-- Opening Marker --

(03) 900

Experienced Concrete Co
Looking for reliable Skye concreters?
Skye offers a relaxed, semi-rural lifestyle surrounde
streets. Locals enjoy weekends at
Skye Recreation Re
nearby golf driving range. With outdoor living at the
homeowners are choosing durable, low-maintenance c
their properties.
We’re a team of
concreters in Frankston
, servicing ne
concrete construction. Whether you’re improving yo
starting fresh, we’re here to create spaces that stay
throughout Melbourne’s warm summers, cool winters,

-- Closing Marker --
-- Opening Marker --

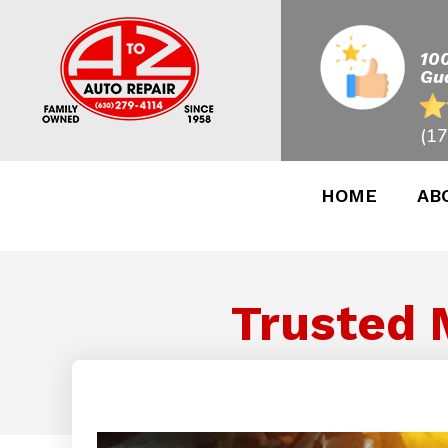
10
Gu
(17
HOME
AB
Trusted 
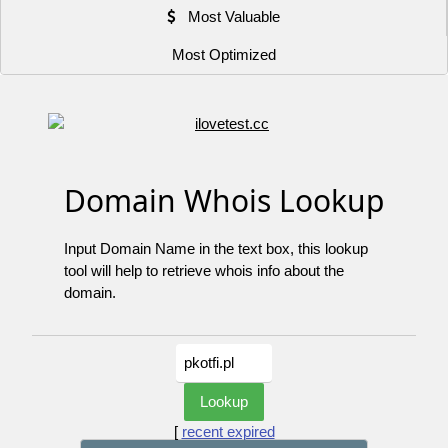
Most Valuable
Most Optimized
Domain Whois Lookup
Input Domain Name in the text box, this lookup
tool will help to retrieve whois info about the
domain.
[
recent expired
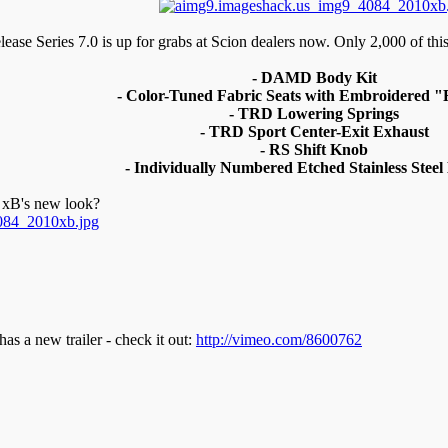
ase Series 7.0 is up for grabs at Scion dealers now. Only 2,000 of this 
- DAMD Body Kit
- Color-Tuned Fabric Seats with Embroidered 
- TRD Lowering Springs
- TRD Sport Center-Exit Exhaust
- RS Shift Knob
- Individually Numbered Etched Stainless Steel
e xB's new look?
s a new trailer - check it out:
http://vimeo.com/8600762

-- Closing Marker --

- What you need to do:
Using the entries above, repeat exactly the lines from the one with "tool will help" to the one with "- TRD Sport Center-Exit Exhaust", both included, and leave the pictures behind.

- Response:
tool will help to retrieve whois info about the
domain.
[
recent expired
ase Series 7.0 is up for grabs at Scion dealers now. Only 2,000 of this 
- DAMD Body Kit
- Color-Tuned Fabric Seats with Embroidered 
- TRD Lowering Springs
- TRD Sport Center-Exit Exhaust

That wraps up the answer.